━━ DATA UNDER STUDY ━━

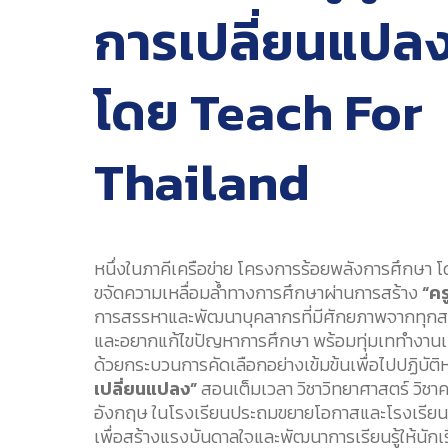
การเปลี่ยนแปล
โดย Teach For
Thailand
หนึ่งในภาคีเครือข่าย โครงการร้อยพลังการศึกษา โดย ม
ขจัดความเหลื่อมล้ำทางการศึกษาผ่านการสร้าง
“คร
การสรรหาและพัฒนาบุคลากรที่มีศักยภาพจากทุกสาขาวิ
และอยากแก้ไขปัญหาการศึกษา พร้อมทุ่มเททำงานเพ
ด้วยกระบวนการคัดเลือกอย่างเข้มข้นเพื่อไปปฏิบัติห
เปลี่ยนแปลง”
สอนเต็มเวลา วิชาวิทยาศาสตร์ วิชา
อังกฤษ ในโรงเรียนประถมขยายโอกาสและโรงเรียนม
เพื่อสร้างแรงบันดาลใจและพัฒนาการเรียนรู้ให้นักเร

━━━

▶ EXERCISE
Your answer should consist only of the lines from the one with "ด้วยกระบวนการค" through the last line of the entries above, retyped exactly.

▶ TASK SOLUTION
ด้วยกระบวนการคัดเลือกอย่างเข้มข้นเพื่อไปปฏิบัติห
เปลี่ยนแปลง”
สอนเต็มเวลา วิชาวิทยาศาสตร์ วิชา
อังกฤษ ในโรงเรียนประถมขยายโอกาสและโรงเรียนม
เพื่อสร้างแรงบันดาลใจและพัฒนาการเรียนรู้ให้นักเร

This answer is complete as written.